Tama mengaku sadar gugatan ke PTUN akan memakan waktu lama. Maka, sejak akhir Juli lalu Koalisi gencar menyuarakan protes penunjukan Patrialis. "Kami ingin Presiden sadar sendiri kemudian membatalkan pelantikan Patrialis," kata dia.
Patrialis telah ditunjuk Presiden Susilo Bambang Yudhoyono menjadi hakim konstitusi menggantikan hakim konstitusi Achmad Sodiki yang memasuki masa pensiun di Agustus ini. Ketua MK Akil Mochtar menyatakan sudah menerima Keppres itu pada Senin, 29 Juli 2013.
Selain menggugat Keppres, Koalisi juga bakal mengajukan uji materi Pasal 19 Undang-Undang MK. Dalam pasal itu, pencalonan hakim konstitusi harus dilaksanakan secara transparan dan partisipatif supaya masyarakat bisa turut serta secara aktif.

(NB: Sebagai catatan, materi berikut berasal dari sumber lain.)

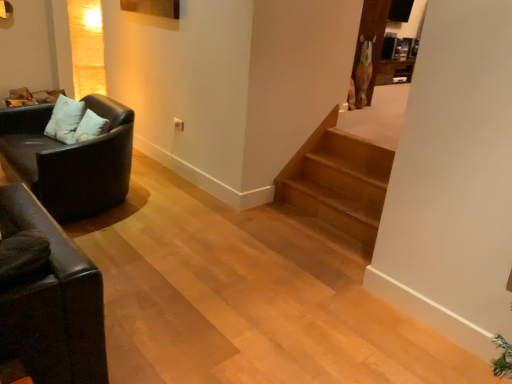 Question: Does light brown wooden stairs at center lie behind matte black couch at left?

Choices:
 (A) yes
 (B) no

Answer: (A)

Question: Considering the relative sizes of light brown wooden stairs at center and matte black couch at left in the image provided, is light brown wooden stairs at center taller than matte black couch at left?

Choices:
 (A) no
 (B) yes

Answer: (A)

Question: Is light brown wooden stairs at center oriented away from matte black couch at left?

Choices:
 (A) no
 (B) yes

Answer: (A)

Question: Considering the relative sizes of light brown wooden stairs at center and matte black couch at left in the image provided, is light brown wooden stairs at center smaller than matte black couch at left?

Choices:
 (A) no
 (B) yes

Answer: (B)

Question: Is light brown wooden stairs at center in contact with matte black couch at left?

Choices:
 (A) no
 (B) yes

Answer: (A)

Question: Is matte black couch at left in front of or behind light brown wooden stairs at center in the image?

Choices:
 (A) front
 (B) behind

Answer: (A)

Question: From the image's perspective, is matte black couch at left located above or below light brown wooden stairs at center?

Choices:
 (A) below
 (B) above

Answer: (B)

Question: From a real-world perspective, is matte black couch at left positioned above or below light brown wooden stairs at center?

Choices:
 (A) above
 (B) below

Answer: (A)

Question: Based on their positions, is matte black couch at left located to the left or right of light brown wooden stairs at center?

Choices:
 (A) right
 (B) left

Answer: (B)

Question: In terms of width, does white soft pillow at left look wider or thinner when compared to matte black couch at left?

Choices:
 (A) wide
 (B) thin

Answer: (B)

Question: Is white soft pillow at left spatially inside matte black couch at left, or outside of it?

Choices:
 (A) inside
 (B) outside

Answer: (A)

Question: Based on their positions, is white soft pillow at left located to the left or right of matte black couch at left?

Choices:
 (A) right
 (B) left

Answer: (B)

Question: Considering the positions of point (80, 109) and point (49, 104), is point (80, 109) closer or farther from the camera than point (49, 104)?

Choices:
 (A) farther
 (B) closer

Answer: (B)

Question: From a real-world perspective, is matte black couch at left above or below white soft pillow at left?

Choices:
 (A) below
 (B) above

Answer: (A)

Question: From their relative heights in the image, would you say matte black couch at left is taller or shorter than white soft pillow at left?

Choices:
 (A) short
 (B) tall

Answer: (B)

"Setidaknya kami harus mendapat tafsir dari MK terkait Pasal 19 karena hingga kini setiap lembaga menafsirkannya secara berbeda," kata Bahrain, Direktur Advokasi Yayasan Lembaga Bantuan Hukum Indonesia.
Bahrain mengatakan pada pasal 20 ayat 2 UU MK disebutkan pemilihan hakim konstitusi wajib diselenggarakan secara objektif dan akuntabel. Dia menilai pemilihan Patrialis didasarkan secara subjektif dan tak akuntabel.
"Presiden harus membentuk panitia seleksi calon hakim konstitusi supaya bisa menjaring calon hakim konstitusi yang berintegritas. Sebelum seleksi, Presiden wajib memperpanjang masa jabatan Achmad Sodiki," kata Bahrain.